O xadrezista no tabuleiro da vida
A primeira acção do movimento Solidarnost (Solidariedade), formado na Rússia no fim-de-semana passado, foi uma manifestação em Moscovo que ditou a detenção de mais de uma centena de pessoas. O protesto contra as políticas do Presidente Dmitri Medvedev e do primeiro-ministro Vladimir Putin serviu como barómetro do grau de tolerância actual do Governo russo para com a oposição.
O Solidarnost agrupa vários movimentos opositores do regime russo, entre eles a União das Forças de Direita, o ilegalizado Partido Nacional Bolchevique (PNB), os apoiantes do antigo primeiro-ministro Mikhail Kasianov, defensores dos direitos humanos, e a Frente Cívica Unida, de Garry Kasparov.

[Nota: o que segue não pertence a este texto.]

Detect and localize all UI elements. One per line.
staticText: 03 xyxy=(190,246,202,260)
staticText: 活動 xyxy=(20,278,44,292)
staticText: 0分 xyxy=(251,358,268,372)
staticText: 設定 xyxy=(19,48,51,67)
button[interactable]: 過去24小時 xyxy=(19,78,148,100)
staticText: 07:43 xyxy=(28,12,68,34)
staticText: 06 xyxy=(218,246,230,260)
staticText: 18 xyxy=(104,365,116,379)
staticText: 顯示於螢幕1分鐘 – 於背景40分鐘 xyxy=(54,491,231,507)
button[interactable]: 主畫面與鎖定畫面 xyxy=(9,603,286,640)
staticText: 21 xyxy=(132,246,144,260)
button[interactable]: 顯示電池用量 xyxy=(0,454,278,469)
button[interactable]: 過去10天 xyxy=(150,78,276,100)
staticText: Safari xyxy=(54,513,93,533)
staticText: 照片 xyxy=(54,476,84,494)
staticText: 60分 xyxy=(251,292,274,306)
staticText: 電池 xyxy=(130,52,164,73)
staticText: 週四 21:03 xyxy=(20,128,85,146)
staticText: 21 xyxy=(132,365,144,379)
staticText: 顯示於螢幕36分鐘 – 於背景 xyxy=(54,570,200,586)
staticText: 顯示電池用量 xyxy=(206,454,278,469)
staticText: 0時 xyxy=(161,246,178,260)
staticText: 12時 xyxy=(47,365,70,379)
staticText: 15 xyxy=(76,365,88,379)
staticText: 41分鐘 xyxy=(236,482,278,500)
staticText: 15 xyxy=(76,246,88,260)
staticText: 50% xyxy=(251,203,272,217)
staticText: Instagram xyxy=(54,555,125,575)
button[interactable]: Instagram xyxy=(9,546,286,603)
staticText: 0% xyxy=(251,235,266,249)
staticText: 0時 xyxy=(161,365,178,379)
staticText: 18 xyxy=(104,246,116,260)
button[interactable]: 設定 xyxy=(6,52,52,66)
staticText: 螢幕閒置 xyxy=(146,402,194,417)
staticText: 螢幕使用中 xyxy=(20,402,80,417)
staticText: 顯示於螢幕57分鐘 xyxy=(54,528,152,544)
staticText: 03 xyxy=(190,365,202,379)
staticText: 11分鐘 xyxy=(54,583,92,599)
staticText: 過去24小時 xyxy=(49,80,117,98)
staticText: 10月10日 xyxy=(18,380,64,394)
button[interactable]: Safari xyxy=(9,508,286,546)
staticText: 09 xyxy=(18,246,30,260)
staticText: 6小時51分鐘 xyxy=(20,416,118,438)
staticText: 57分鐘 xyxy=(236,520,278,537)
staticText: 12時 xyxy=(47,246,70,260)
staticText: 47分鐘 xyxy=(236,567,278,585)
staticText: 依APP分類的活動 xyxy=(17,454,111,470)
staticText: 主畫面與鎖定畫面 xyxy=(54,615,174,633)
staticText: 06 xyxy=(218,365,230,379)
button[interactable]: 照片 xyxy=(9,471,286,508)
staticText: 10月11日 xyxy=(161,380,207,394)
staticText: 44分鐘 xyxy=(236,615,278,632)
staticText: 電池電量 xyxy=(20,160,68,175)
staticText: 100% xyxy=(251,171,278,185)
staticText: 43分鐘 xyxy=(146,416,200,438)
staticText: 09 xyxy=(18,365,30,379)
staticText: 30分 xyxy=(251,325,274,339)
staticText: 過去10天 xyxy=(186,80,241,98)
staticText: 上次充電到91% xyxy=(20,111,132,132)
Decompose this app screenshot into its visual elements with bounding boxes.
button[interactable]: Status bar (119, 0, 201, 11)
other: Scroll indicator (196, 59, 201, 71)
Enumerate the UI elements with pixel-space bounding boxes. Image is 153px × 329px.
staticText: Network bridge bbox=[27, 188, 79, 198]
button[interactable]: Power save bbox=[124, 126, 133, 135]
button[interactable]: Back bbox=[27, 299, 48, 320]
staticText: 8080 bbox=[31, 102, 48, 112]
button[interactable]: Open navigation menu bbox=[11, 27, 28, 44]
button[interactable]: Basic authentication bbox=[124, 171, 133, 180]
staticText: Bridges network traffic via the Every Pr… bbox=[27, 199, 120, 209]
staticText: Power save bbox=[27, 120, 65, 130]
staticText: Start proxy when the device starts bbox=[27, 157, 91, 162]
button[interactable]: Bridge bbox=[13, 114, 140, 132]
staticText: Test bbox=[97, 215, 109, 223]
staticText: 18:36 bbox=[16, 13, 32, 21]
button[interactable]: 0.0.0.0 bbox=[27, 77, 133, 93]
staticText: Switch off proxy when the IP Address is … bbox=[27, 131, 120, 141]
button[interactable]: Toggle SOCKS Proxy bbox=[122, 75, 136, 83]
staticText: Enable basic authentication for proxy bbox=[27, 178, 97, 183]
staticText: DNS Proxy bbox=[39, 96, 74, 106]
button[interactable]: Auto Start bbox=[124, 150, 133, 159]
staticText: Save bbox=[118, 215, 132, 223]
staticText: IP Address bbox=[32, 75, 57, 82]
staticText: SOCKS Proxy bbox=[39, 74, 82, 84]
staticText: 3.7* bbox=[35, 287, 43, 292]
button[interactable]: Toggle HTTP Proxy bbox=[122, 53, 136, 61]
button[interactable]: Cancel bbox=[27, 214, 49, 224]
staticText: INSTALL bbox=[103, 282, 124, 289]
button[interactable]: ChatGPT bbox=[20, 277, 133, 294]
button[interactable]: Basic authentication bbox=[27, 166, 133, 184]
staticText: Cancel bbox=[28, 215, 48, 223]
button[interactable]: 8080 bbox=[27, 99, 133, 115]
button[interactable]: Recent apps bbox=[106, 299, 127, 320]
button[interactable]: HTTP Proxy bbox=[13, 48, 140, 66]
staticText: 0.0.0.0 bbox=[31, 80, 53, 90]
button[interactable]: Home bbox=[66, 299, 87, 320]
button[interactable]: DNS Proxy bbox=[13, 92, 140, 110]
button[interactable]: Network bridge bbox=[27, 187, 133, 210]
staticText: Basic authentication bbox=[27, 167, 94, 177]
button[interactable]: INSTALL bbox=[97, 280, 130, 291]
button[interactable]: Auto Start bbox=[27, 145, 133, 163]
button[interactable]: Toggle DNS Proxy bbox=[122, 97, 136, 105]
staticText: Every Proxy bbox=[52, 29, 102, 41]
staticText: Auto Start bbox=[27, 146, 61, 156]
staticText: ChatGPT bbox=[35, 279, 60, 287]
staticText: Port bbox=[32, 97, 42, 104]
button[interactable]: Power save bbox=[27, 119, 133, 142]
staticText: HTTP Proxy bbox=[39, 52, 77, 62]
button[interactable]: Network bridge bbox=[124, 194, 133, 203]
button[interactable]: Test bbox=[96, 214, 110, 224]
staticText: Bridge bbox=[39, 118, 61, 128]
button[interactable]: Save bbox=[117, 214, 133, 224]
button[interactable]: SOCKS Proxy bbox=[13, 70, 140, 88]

O antigo campeão mundial de xadrez tentou no ano passado candidatar-se à Presidência da Rússia contra Medvedev, mas veio a desistir. Através do Solidarnost, que procura emular o sucesso do movimento sindicalista de Walesa no derrube do regime comunista polaco nos anos 80, Kasparov pretende agora criar uma força política forte para "desmantelar o regime de Putin".
Aplicando as regras do xadrez à realidade russa, Kasparov adoptou uma estratégia de xeque-mate a longo prazo em que o sacrifício é inerente à vitória final: "É impossível reformar este regime. O nosso fito é desmantelar o regime de Putin, único modo de restabelecer a liberdade e a competência política no país", disse.
A julgar pela reacção das autoridades russas ao movimento opositor, Kasparov terá de esperar muitos sacrifícios. Roman Dobrokhotov, um dos rostos do movimento, foi detido, e antes já tinha sido despedido do seu emprego, alegadamente por redução de pessoal. Também Eduard Limonov, líder do PNB, foi levado pelas autoridades. A manifestação nem sequer se chegou a realizar.
Kasparov tem um livro, How Life Imitates Chess, em que transforma em ajuda no processo de tomada de decisão algumas lições obtidas no mundo do xadrez. "Seja qual for a situação, seja qual for o oponente, Kasparov ensina os leitores a combinar a força da análise e do instinto de que um jogador de xadrez de sucesso - e homem de negócios - precisa para usar contra um opositor hábil", lê-se no texto de promoção da obra na Net.
Garry Kimovich Kasparov nasceu em 1963 na capital do Azerbaijão, então uma república soviética. Teve outro nome à nascença, Gary Weinstein, mas mudou-o depois da morte do pai num acidente de carro, tinha sete anos. Kasparov é a versão "russificada" do apelido de solteira da mãe, Kasparian. A sua educação é a do xadrez. Descoberta cedo a vocação, entrou para a Escola de Xadrez Botvinnik aos dez anos e tornou-se, em 1975, o mais jovem vencedor do campeonato júnior da Rússia. Aos 16 foi o melhor júnior do mundo e aos 17 recebeu o título de grande mestre.
As suas partidas contra Anatoly Karpov ficaram lendárias e começaram com uma disputa de seis meses que acabou em nada - a federação marcou nova data. Kasparov tinha 21 anos, Karpov, 33, e dominava o xadrez desde que Bobby Fischer (EUA) fora destituído do seu título em 75. Em 86, Kasparov ganhou numa final cujo resultado nunca foi aceite por Karpov. A dada altura os dois ostentaram o título de campeão do mundo.
Para quem olhava de fora, em tempo de Gorbatchev, perestroika e dos ventos do fim de uma era, essas partidas de xadrez representavam o combate entre o passado e o futuro: Karpov como o campeão dos soviéticos, Kasparov como o campeão da Rússia democrática.